*** Data supplied ***

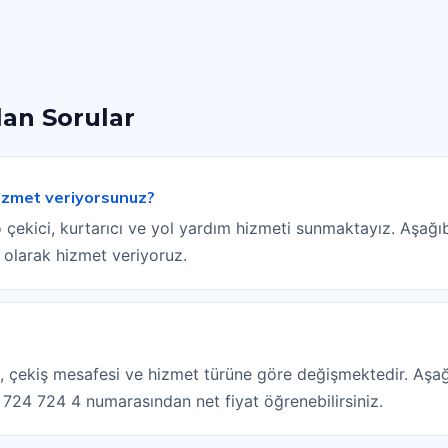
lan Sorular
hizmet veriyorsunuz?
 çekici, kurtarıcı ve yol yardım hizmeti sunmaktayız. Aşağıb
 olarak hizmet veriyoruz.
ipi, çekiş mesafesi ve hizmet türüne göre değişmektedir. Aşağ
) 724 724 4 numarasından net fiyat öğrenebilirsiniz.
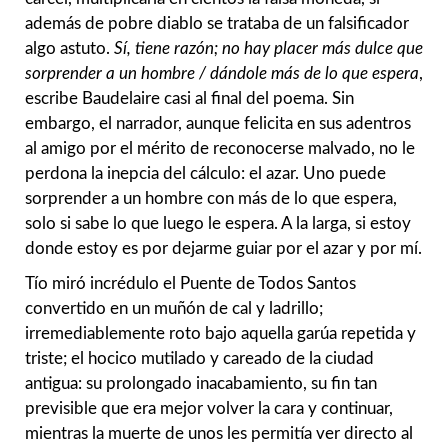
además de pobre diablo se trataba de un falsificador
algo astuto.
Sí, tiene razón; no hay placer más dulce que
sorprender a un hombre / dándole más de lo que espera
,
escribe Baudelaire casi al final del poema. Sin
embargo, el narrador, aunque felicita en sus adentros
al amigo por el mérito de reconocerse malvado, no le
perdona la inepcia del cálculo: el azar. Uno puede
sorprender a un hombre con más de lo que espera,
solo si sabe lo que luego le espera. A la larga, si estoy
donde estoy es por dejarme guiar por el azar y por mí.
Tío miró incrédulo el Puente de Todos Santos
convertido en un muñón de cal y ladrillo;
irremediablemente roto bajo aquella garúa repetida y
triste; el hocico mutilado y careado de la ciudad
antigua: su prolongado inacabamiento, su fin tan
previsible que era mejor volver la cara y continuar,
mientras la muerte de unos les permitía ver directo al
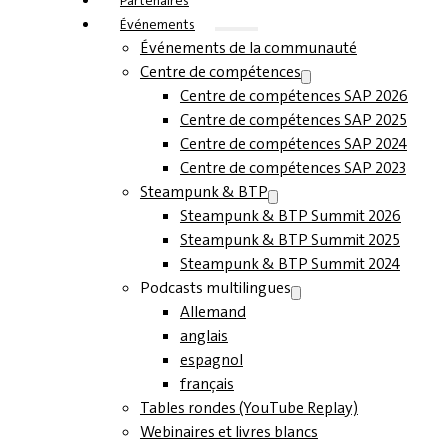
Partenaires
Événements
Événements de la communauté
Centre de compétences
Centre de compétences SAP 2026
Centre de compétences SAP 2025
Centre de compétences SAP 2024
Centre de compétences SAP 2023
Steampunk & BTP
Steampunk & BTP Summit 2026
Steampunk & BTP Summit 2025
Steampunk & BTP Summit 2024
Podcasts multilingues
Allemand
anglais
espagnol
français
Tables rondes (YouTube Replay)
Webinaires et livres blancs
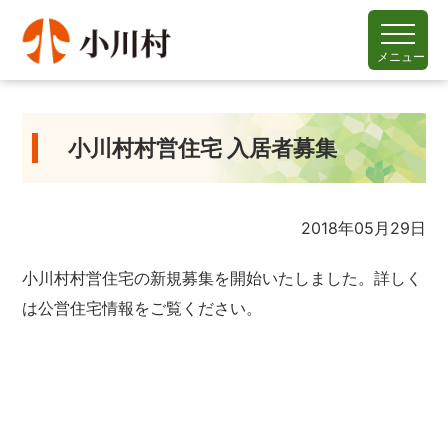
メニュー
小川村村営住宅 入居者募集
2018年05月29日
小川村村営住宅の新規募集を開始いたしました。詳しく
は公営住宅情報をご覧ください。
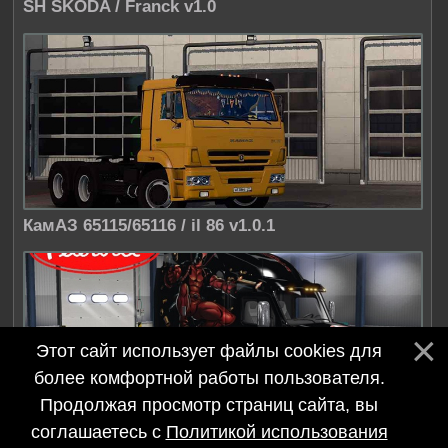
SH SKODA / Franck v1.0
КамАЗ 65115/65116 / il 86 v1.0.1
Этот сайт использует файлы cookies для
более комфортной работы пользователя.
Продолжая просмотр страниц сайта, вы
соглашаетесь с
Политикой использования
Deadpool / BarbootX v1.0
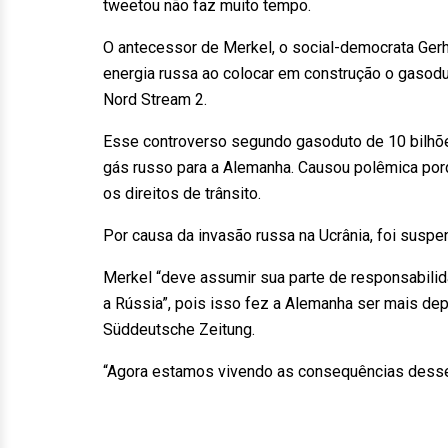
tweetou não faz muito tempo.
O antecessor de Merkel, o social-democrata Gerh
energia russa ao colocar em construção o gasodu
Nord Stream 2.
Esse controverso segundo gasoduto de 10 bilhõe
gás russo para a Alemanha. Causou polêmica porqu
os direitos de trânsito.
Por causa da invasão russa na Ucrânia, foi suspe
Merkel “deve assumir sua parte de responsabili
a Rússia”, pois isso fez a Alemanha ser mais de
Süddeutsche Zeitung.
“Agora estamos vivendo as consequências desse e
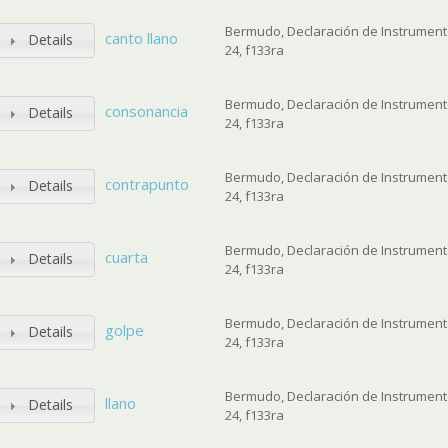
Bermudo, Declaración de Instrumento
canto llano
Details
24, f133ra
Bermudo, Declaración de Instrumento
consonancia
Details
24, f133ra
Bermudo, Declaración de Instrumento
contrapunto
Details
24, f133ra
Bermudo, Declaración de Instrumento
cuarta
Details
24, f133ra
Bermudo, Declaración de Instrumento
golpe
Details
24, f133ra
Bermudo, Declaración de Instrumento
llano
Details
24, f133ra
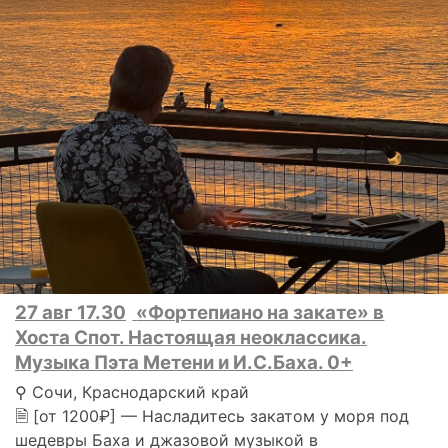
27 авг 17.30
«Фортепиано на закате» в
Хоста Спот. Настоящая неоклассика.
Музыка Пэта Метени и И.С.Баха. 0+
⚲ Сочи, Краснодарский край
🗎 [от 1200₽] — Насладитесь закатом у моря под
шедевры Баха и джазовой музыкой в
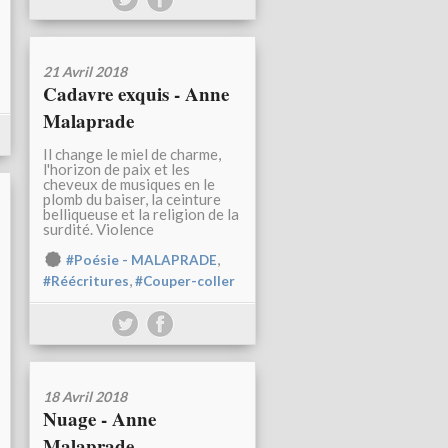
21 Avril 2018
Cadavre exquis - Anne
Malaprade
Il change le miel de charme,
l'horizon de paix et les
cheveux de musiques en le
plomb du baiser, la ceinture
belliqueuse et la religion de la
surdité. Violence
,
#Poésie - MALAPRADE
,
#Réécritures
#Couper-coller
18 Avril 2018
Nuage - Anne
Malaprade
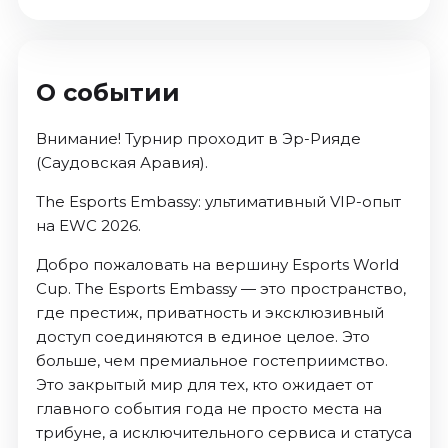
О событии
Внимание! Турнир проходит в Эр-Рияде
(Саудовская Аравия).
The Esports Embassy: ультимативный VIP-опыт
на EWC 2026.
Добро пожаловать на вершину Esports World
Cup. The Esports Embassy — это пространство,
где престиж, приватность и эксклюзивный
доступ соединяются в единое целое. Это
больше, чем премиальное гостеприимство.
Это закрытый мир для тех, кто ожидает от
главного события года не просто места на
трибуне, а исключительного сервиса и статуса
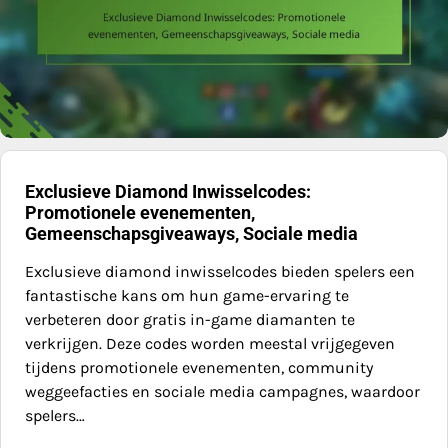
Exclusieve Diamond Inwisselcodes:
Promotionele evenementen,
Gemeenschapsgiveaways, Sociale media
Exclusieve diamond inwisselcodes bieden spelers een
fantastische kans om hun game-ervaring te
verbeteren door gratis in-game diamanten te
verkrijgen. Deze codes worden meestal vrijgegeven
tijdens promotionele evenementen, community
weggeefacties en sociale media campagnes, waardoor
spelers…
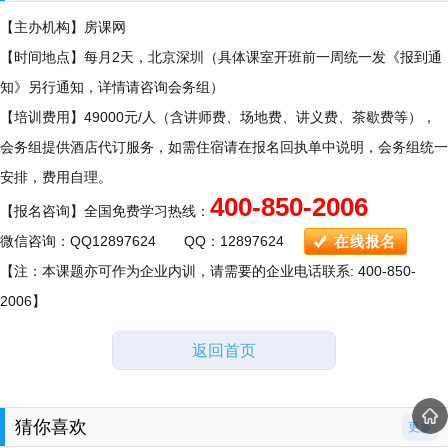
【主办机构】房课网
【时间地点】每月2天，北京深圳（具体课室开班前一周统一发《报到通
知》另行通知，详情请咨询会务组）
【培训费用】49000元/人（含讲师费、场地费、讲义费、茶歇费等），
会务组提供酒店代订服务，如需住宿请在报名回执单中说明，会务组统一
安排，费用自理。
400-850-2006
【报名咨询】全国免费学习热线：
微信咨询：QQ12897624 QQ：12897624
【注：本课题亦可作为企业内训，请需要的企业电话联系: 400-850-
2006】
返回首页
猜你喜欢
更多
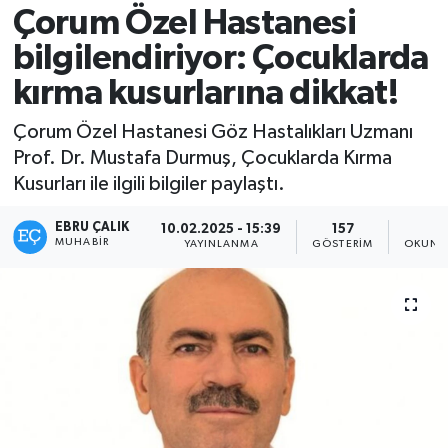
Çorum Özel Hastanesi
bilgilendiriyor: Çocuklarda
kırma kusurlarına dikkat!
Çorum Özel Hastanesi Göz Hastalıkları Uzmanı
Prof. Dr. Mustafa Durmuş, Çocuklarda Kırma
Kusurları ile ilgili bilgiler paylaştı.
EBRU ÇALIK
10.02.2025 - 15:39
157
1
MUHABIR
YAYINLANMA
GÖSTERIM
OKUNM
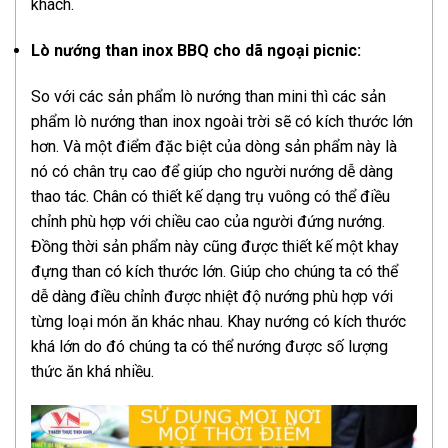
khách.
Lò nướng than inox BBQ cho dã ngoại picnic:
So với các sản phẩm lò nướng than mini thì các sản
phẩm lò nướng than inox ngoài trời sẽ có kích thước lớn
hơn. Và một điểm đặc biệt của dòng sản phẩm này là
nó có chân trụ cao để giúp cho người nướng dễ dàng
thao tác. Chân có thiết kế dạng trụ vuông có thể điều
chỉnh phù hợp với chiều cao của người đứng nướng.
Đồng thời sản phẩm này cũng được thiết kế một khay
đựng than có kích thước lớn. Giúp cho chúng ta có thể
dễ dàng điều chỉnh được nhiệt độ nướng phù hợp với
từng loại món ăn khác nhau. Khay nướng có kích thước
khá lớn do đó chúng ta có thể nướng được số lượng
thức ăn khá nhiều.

***

What the task asks: Reproduce the data in full. Do not carry over any picture.

Problem solution:
lan Sorular
hizmet veriyorsunuz?
 çekici, kurtarıcı ve yol yardım hizmeti sunmaktayız. Aşağıb
 olarak hizmet veriyoruz.
ipi, çekiş mesafesi ve hizmet türüne göre değişmektedir. Aşağ
) 724 724 4 numarasından net fiyat öğrenebilirsiniz.
además de pobre diablo se trataba de un falsificador
algo astuto.
Sí, tiene razón; no hay placer más dulce que
sorprender a un hombre / dándole más de lo que espera
,
escribe Baudelaire casi al final del poema. Sin
embargo, el narrador, aunque felicita en sus adentros
al amigo por el mérito de reconocerse malvado, no le
perdona la inepcia del cálculo: el azar. Uno puede
sorprender a un hombre con más de lo que espera,
solo si sabe lo que luego le espera. A la larga, si estoy
donde estoy es por dejarme guiar por el azar y por mí.
Tío miró incrédulo el Puente de Todos Santos
convertido en un muñón de cal y ladrillo;
irremediablemente roto bajo aquella garúa repetida y
triste; el hocico mutilado y careado de la ciudad
antigua: su prolongado inacabamiento, su fin tan
previsible que era mejor volver la cara y continuar,
mientras la muerte de unos les permitía ver directo al
Partenaires
Événements
Événements de la communauté
Centre de compétences
Centre de compétences SAP 2026
Centre de compétences SAP 2025
Centre de compétences SAP 2024
Centre de compétences SAP 2023
Steampunk & BTP
Steampunk & BTP Summit 2026
Steampunk & BTP Summit 2025
Steampunk & BTP Summit 2024
Podcasts multilingues
Allemand
anglais
espagnol
français
Tables rondes (YouTube Replay)
Webinaires et livres blancs
メニュー
小川村村営住宅 入居者募集
2018年05月29日
小川村村営住宅の新規募集を開始いたしました。詳しく
は公営住宅情報をご覧ください。
SH SKODA / Franck v1.0
КамАЗ 65115/65116 / il 86 v1.0.1
Этот сайт использует файлы cookies для
более комфортной работы пользователя.
Продолжая просмотр страниц сайта, вы
соглашаетесь с
Политикой использования
Deadpool / BarbootX v1.0
tweetou não faz muito tempo.
O antecessor de Merkel, o social-democrata Gerh
energia russa ao colocar em construção o gasodu
Nord Stream 2.
Esse controverso segundo gasoduto de 10 bilhõe
gás russo para a Alemanha. Causou polêmica porqu
os direitos de trânsito.
Por causa da invasão russa na Ucrânia, foi suspe
Merkel “deve assumir sua parte de responsabili
a Rússia”, pois isso fez a Alemanha ser mais de
Süddeutsche Zeitung.
“Agora estamos vivendo as consequências desse e
Bermudo, Declaración de Instrumento
canto llano
Details
24, f133ra
Bermudo, Declaración de Instrumento
consonancia
Details
24, f133ra
Bermudo, Declaración de Instrumento
contrapunto
Details
24, f133ra
Bermudo, Declaración de Instrumento
cuarta
Details
24, f133ra
Bermudo, Declaración de Instrumento
golpe
Details
24, f133ra
Bermudo, Declaración de Instrumento
llano
Details
24, f133ra
27 авг 17.30
«Фортепиано на закате» в
Хоста Спот. Настоящая неоклассика.
Музыка Пэта Метени и И.С.Баха. 0+
⚲ Сочи, Краснодарский край
🗎 [от 1200₽] — Насладитесь закатом у моря под
шедевры Баха и джазовой музыкой в
21 Avril 2018
Cadavre exquis - Anne
Malaprade
Il change le miel de charme,
l'horizon de paix et les
cheveux de musiques en le
plomb du baiser, la ceinture
belliqueuse et la religion de la
surdité. Violence
,
#Poésie - MALAPRADE
,
#Réécritures
#Couper-coller
18 Avril 2018
Nuage - Anne
Malaprade
О событии
Внимание! Турнир проходит в Эр-Рияде
(Саудовская Аравия).
The Esports Embassy: ультимативный VIP-опыт
на EWC 2026.
Добро пожаловать на вершину Esports World
Cup. The Esports Embassy — это пространство,
где престиж, приватность и эксклюзивный
доступ соединяются в единое целое. Это
больше, чем премиальное гостеприимство.
Это закрытый мир для тех, кто ожидает от
главного события года не просто места на
трибуне, а исключительного сервиса и статуса
Exclusieve Diamond Inwisselcodes:
Promotionele evenementen,
Gemeenschapsgiveaways, Sociale media
Exclusieve diamond inwisselcodes bieden spelers een
fantastische kans om hun game-ervaring te
verbeteren door gratis in-game diamanten te
verkrijgen. Deze codes worden meestal vrijgegeven
tijdens promotionele evenementen, community
weggeefacties en sociale media campagnes, waardoor
spelers…
【主办机构】房课网
【时间地点】每月2天，北京深圳（具体课室开班前一周统一发《报到通
知》另行通知，详情请咨询会务组）
【培训费用】49000元/人（含讲师费、场地费、讲义费、茶歇费等），
会务组提供酒店代订服务，如需住宿请在报名回执单中说明，会务组统一
安排，费用自理。
400-850-2006
【报名咨询】全国免费学习热线：
微信咨询：QQ12897624 QQ：12897624
【注：本课题亦可作为企业内训，请需要的企业电话联系: 400-850-
2006】
返回首页
猜你喜欢
更多
Çorum Özel Hastanesi
bilgilendiriyor: Çocuklarda
kırma kusurlarına dikkat!
Çorum Özel Hastanesi Göz Hastalıkları Uzmanı
Prof. Dr. Mustafa Durmuş, Çocuklarda Kırma
Kusurları ile ilgili bilgiler paylaştı.
EBRU ÇALIK
10.02.2025 - 15:39
157
1
MUHABIR
YAYINLANMA
GÖSTERIM
OKUNM
khách.
Lò nướng than inox BBQ cho dã ngoại picnic:
So với các sản phẩm lò nướng than mini thì các sản
phẩm lò nướng than inox ngoài trời sẽ có kích thước lớn
hơn. Và một điểm đặc biệt của dòng sản phẩm này là
nó có chân trụ cao để giúp cho người nướng dễ dàng
thao tác. Chân có thiết kế dạng trụ vuông có thể điều
chỉnh phù hợp với chiều cao của người đứng nướng.
Đồng thời sản phẩm này cũng được thiết kế một khay
đựng than có kích thước lớn. Giúp cho chúng ta có thể
dễ dàng điều chỉnh được nhiệt độ nướng phù hợp với
từng loại món ăn khác nhau. Khay nướng có kích thước
khá lớn do đó chúng ta có thể nướng được số lượng
thức ăn khá nhiều.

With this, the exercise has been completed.